Paving stones on the road to hell
So how can it be that ten white American evangelical church people can think that they can fly into Haiti and attempt to take thirty-three children out of that country with nothing more than a note from a pastor?
This incident calls up terrible echoes sad history of Western missions when it was thought that taking children out of their native cultures and eradicating all memory of their homes was equated with proclaiming the Gospel.

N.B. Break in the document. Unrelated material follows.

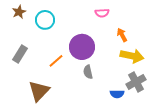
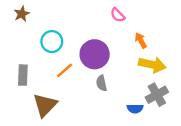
pink semicircle: (102, 13) -> (118, 15), turned 48
cyan circle: (45, 20) -> (52, 42), moved
gray rectangle: (20, 54) -> (23, 75), moved, turned -30

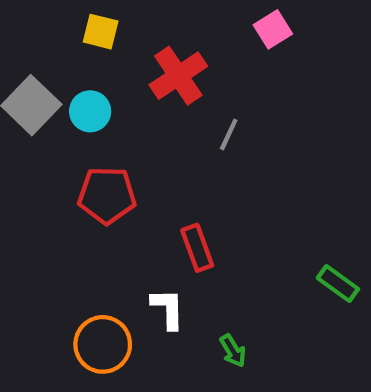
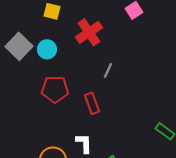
gray line: (229, 134) -> (108, 70), moved
red rectangle: (197, 248) -> (92, 103), moved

Anthea Butler writes on Religion Dispatches:
The misplaced missionary impulse to save the heathen children and impart “civilization” by loading a bunch of Haitian kids in a bus and heading for a resort with a swimming pool, to share the “good news” and be adopted, is simply ludicrous. No reputable missions organization works that way. Still, despite the group’s irresponsible and crude behavior, I suspect that many in America thought that the missionaries would be on a transport home by now.Frankly, if anyone in the group had even bothered to read Haiti’s Wikipedia page, they might have thought twice about a plan to take Black children out of the country without paperwork. By disregarding even the most basic history of slavery, missions, or colonial activity in Haiti, their missionary impulse failed them miserably. With all of the missions already on the ground in Haiti, what made them think they could just take children out of the country? The ignorance and naïveté of this group is staggering, except when considered from the perspective of the evangelical imperative of Go ye into all the world. Last time I checked, however, that scripture did not mean take children and make them Christians by spiriting them away to be adopted by other families.
Unfortunately, Missions history shows otherwise. In the United States, and many other countries, families of non-Christian groups were subjected to Christian missionaries in the nineteenth and twentieth century who took children away for adoptions or at the very least to attend church schools. Many were never reunited with their parents, and some came to hate their parents as a result of the indoctrination. Haitians are well attuned to missionaries as several missions’ organizations have been in the country for more than fifty years. So before the Haitian government is criticized for arresting the New Life group, remember: they understand what it is like to have the United Nations and many religious relief organizations operating within their country—and they know what’s legal.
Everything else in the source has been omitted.